For example, in {ref}`figure <neighbor-datasets>`, $D_2$ can be obtained by deleting one row from $D_1$ (or $D_1$ can be obtained by adding one row to $D_2$) and thus they are neighbors. $D_1$ and $D_3$ has the same number of rows, but the values in (exactly) one row is different, thus they are also neighbors. Note that, you can obtain $D_3$ by first deleting the last row from $D_1$ and then adding one row in the resulting dataset; thus, this replacement operation can be thought of as a combination of a deletion and an addition operations (i.e., two operations in total).

Imagine that you can only query about the average salary of a set of people in that dataset. Can you learn individual's salary? Yes! By doing some arithmetic manipulations, you can learn `P3`'s salary by querying the average salary from $D_1$ and $D_2$.

Similarly, for the health dataset above, we can construct intermediate neighbor datasets to query from and learn about individuals. Let's say Igor's record is in the $9^{th}$ row. Consider the following neighoboring datasets.

In [16]:
health[health.Problem=='Obesity']

Unnamed: 0,Name,SSN,Marital status,Sex,DOB,Zip,Ethnicity,Problem
1,--,--,Divorced,Female,1996-06-27,2139,Asian,Obesity
3,--,--,Married,Female,1996-09-22,2139,Asian,Obesity
7,--,--,Married,Male,1995-07-23,2141,Black,Obesity
9,--,--,Single,Male,1995-02-18,2138,White,Obesity


In [17]:
health[(health.Problem=='Obesity') & (health.Ethnicity!='White')]

Unnamed: 0,Name,SSN,Marital status,Sex,DOB,Zip,Ethnicity,Problem
1,--,--,Divorced,Female,1996-06-27,2139,Asian,Obesity
3,--,--,Married,Female,1996-09-22,2139,Asian,Obesity
7,--,--,Married,Male,1995-07-23,2141,Black,Obesity


Of course these dataset are not observable by the attackers. But they can query, how many people suffer from `Obesity` in total (the first dataset) and people who are not white (remeber that the attacker knows Igor's race and other information). If the difference is $1$, they know that Igor has Obesity! If it is more than $1$, they can narrow down the result by adding more parameters (like sex, zip, etc.) The attacker can repeat the same steps with other medical problems, and Igor must have at least one of them.

**How to prevent such differencing attacks?**

**Differential Privacy** is the answer. Let's learn about another concept that is very important to understand differential privacy (DP, henceforth).

### Sensitivity of a function
A database query is essentially a function: it takes a database, and optionally some parameters, and returns either a dataset or some scalar value. For aggregate query functions, such as `COUNT`, `MIN`, `MAX`, `SUM`, `AVG`, etc., the outcome is a single value. The sensitivify of a function is how much the output value changes when the function is applied to two neighboring datasets. Formally:

The $l_1$-sensitivity of a function $M$ is: $\Delta = max_{D_1, D_2 \text{where} |D_1-D_2|\leq 1} |M(D_1) - M(D_2)|$

E.g., for the function that counts number of people with obesity, the sensitivity is $1$ (this is true for any count function). Contrarilty, the sensitivity for `SUM` or `MAX` functions can be unbounded! In practice, we can know their limits based on auxiliary information, such as what can be the maximum salary for a position. We will learn more about sensitivity of different functions in a later [section](sensitivity-details-section).

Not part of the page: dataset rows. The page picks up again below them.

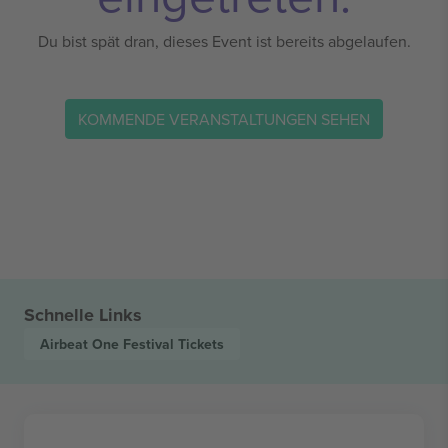
Du bist spät dran, dieses Event ist bereits abgelaufen.
KOMMENDE VERANSTALTUNGEN SEHEN
Schnelle Links
Airbeat One Festival
Tickets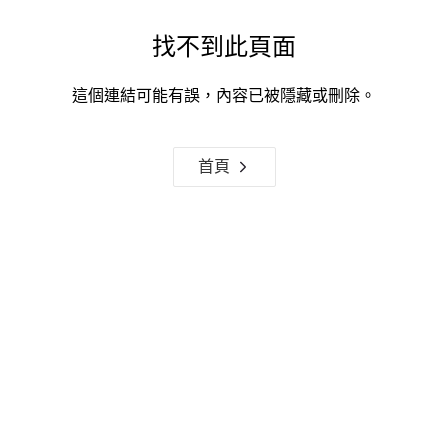
找不到此頁面
這個連結可能有誤，內容已被隱藏或刪除。
首頁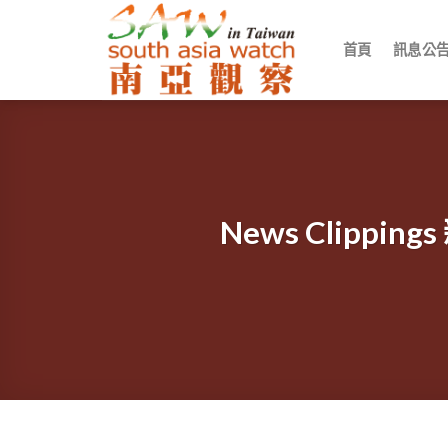
Skip
to
首頁
訊息公
content
News Clip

## Intuition for Differential Privacy
The problem is that, when you queried "how many people have obesity?", you get a fixed number in return (which is correct). What if, you get a slighthly different number each time you ask the same question? In other words, the query function can be a randomized function, which first adds a random number to the query result, and then returns that value. Formally, if $f(D)$ is the function that computes the query on dataset $D$, then we have:

$M(D) = f(D) + \text{some random number}$.

Now, you will get different values at different time when you query $M(D_1)$, same for $M(D_2)$, and you cannot reliably take their difference to learn about individual rows. Problem solved!

The problem is now how to generate those random numbers? If we arbitrarily add random numbers, they will destroy any utility of the query results (imagine getting $345$ and $245573467$ for the same query!). In the other extreme, we can turn $M$ into a constant function, and return the same value regardless of the query!

Recall that, our actual purpose is to return values that are "close enough" or "almost indistinguible" for $M(D_1)$ and $M(D_2)$. In other words, by looking at the return value, an attacker should not be able to know whether it came from $D_1$ or $D_2$. That means, more formally, the probability of a return value is roughly the same, regardless of whether $D_1$ or $D_2$ was used as the input dataset to the function $M$. 

### $\epsilon-$Differential Privacy

A *randomized* mechanism (or algorithm) $M$ satisfies $\epsilon$-differential privacy if and only if for any two neighboring datasets $D_1$ and $D_2$, the following condition is satisfied

$\forall S \in Range(M): P(M(D_1) \in S) \leq e^{\epsilon} P(M(D_2) \in S)$

where $\epsilon \leq 0$ and $Range(M)$ denotes the set of all possible outputs of the algorithm $M$.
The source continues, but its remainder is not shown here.